TextVect helps you convert clinical text documents into a feature vector that can be used to train classification models. In addition to generating n-grams from the text, TextVect leverages existing state-of-the-art NLP tools to generate syntactic and semantic features that may improve text classification performance. TextVect wraps the NLP tools in a UIMA pipeline so that the user does not have to install the tools. In addition to generating feature, TextVect allows the user to select different types of vector representation, performs feature selection to reduce the feature space, and can train a classifier. For example, if you have a set of discharge summaries with gold standard classifications, such as whether the patient had a bleeding event, TextVect could create a dataset with features and labels that you could use to train a model. This model would then predict bleeding for other unseen discharge summary reports.

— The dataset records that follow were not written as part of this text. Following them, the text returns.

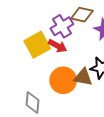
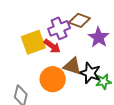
brown triangle: (83, 77) -> (72, 66), moved

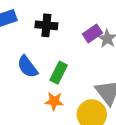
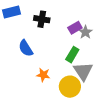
green rectangle: (59, 73) -> (72, 55), moved

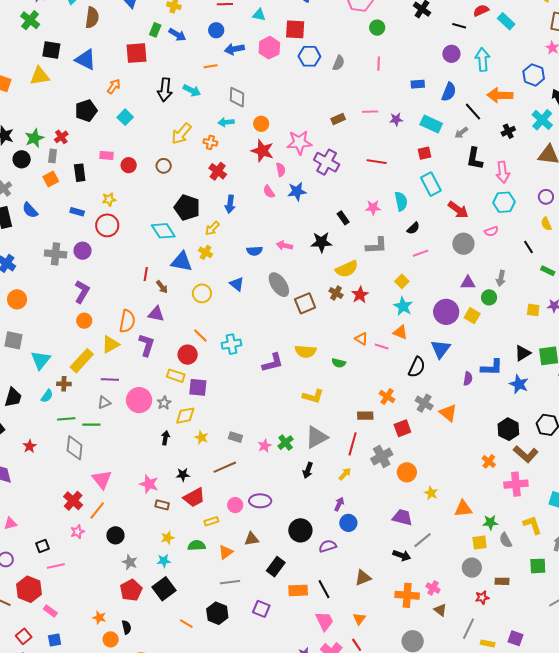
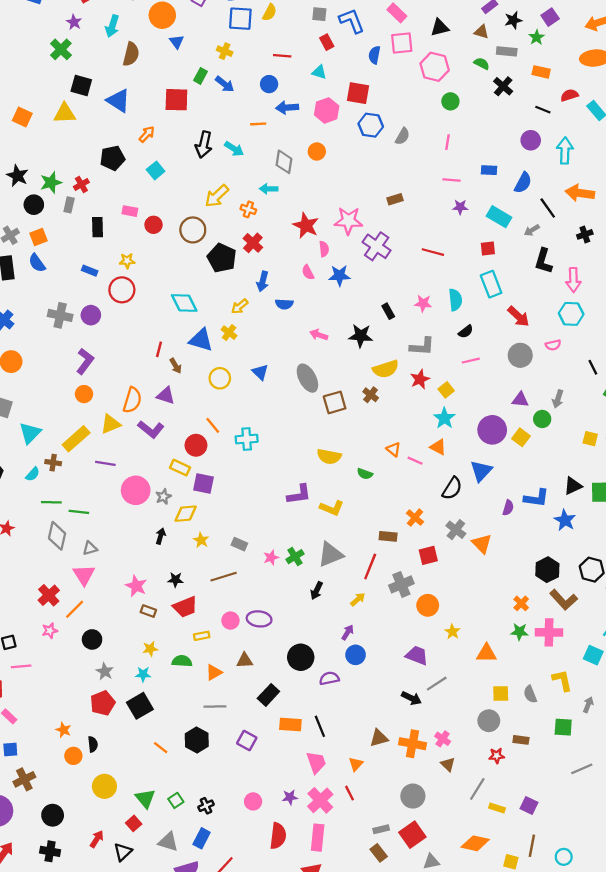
pink line: (370, 112) -> (452, 180), moved
orange circle: (261, 124) -> (317, 152), moved
brown circle: (164, 166) -> (193, 230), size x1.5
orange square: (51, 179) -> (39, 237), moved
black pentagon: (187, 208) -> (222, 258), moved
blue semicircle: (255, 251) -> (284, 304), moved
red star: (360, 295) -> (420, 379), moved
purple L-shape: (146, 345) -> (151, 429), turned 105
purple L-shape: (273, 363) -> (299, 494), moved
gray triangle: (104, 402) -> (90, 548), moved
green star: (490, 522) -> (519, 632), moved
brown triangle: (363, 578) -> (379, 738), moved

Topaz is a tool that supports information extraction of clinical conditions from narrative reports. In addition to identifying words like "fever" in the text and mapping them to standard vocabularies, Topaz can (a) detect the concept temperature and its numeric value 102 F to determine that the concept fever is present in the document and (b) use section headings to help identify clinical conditions, such as the concept cervical lymphadenopathy from the word "adenopathy" in the "NECK" section of the report, and (c) using if-then rules that apply to single or multiple matched concepts in order to infer more complex concepts, for instance inferring “influenza-like illness” from the description “fever AND sore throat OR cough”. If-then rules can also be used to infer more general conditions from more specific ones, e.g. inferring “diarrhea” based on detection of the concept “bloody diarrhea”. Users define a relevant set of “core concepts”, and Topaz contains embedded ConText rules that identify whether each core concept is present, absent, or uncertain, who experienced the condition (the patient or someone else), and whether the condition occurred recently or in the past. Topaz’s last pipeline module determines the document-level status of each of the core concepts, e.g. whether the patient had a fever based on sentence-level references to the concept “fever”. Topaz returns a set of UIMA annotations representing phrase and document-level annotations of core concepts with ConText features (temporality, experiencer, polarity) added.